Charlotte Brontë in Shirley displays “a very different way of writing about dress from Jane Eyre. Most obviously, Caroline is not an autobiographical narrator; instead, we have two third-person characters, Shirley and Caroline,” Prof. Sanders said.
“Whereas Jane’s taste and values are defended and explained directly to us,” dialogue is used in the later novel, as Caroline and Shirley can talk to each other about what to wear, she said.
In Villette, the setting of a girls’ school gives more scope for a focus on clothes and fashion, as when the students dress for fete days. In this novel, Mrs. Bretton dresses Lucy Snowe – the opposite of Caroline dressing the older women in Shirley, Prof. Sanders noted. This includes the purchase of a pink dress, which Lucy objected to:
‘A pink dress! I knew it not. It knew not me. I had not proved it.’ (chapter 20)
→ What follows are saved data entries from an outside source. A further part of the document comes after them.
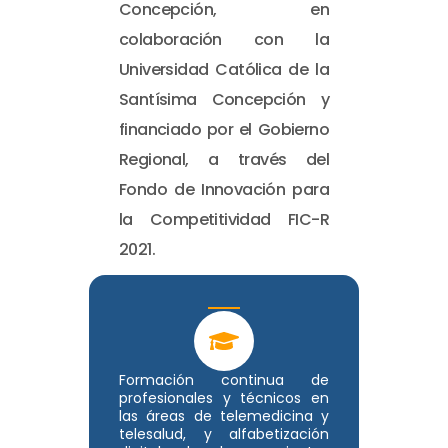
Concepción, en
colaboración con la
Universidad Católica de la
Santísima Concepción y
financiado por el Gobierno
Regional, a través del
Fondo de Innovación para
la Competitividad FIC-R
2021.
Formación continua de
profesionales y técnicos en
las áreas de telemedicina y
telesalud, y alfabetización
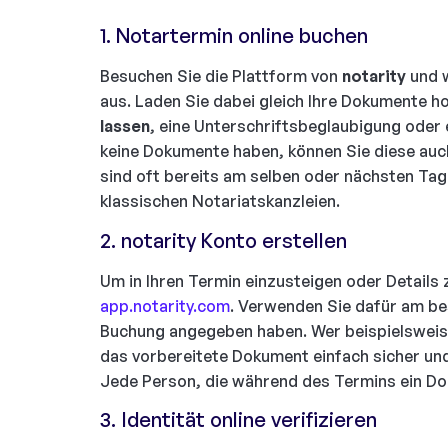
1. Notartermin online buchen
Besuchen Sie die Plattform von
notarity
und w
aus. Laden Sie dabei gleich Ihre Dokumente h
lassen
, eine Unterschriftsbeglaubigung oder e
keine Dokumente haben, können Sie diese auch
sind oft bereits am selben oder nächsten Tag
klassischen Notariatskanzleien.
2. notarity Konto erstellen
Um in Ihren Termin einzusteigen oder Details
app.notarity.com
. Verwenden Sie dafür am bes
Buchung angegeben haben. Wer beispielsweis
das vorbereitete Dokument einfach sicher und
Jede Person, die während des Termins ein Do
3. Identität online verifizieren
Prof. Sanders dipped into the phrase “not proved it” a bit. “It is a strange expression, combining echos of ‘approved’ – I have not approved it – but also not tested it – or shown it to be true,” she said. “I don’t know whether it is going to suit me or not.” Lucy, unnerved by the brightness of the pink dress, finds the only way she can cope with the garment is to soften it with a black shawl.
“This is the scariest dress in the whole of the Brontë oeuvre,” Prof. Sanders said.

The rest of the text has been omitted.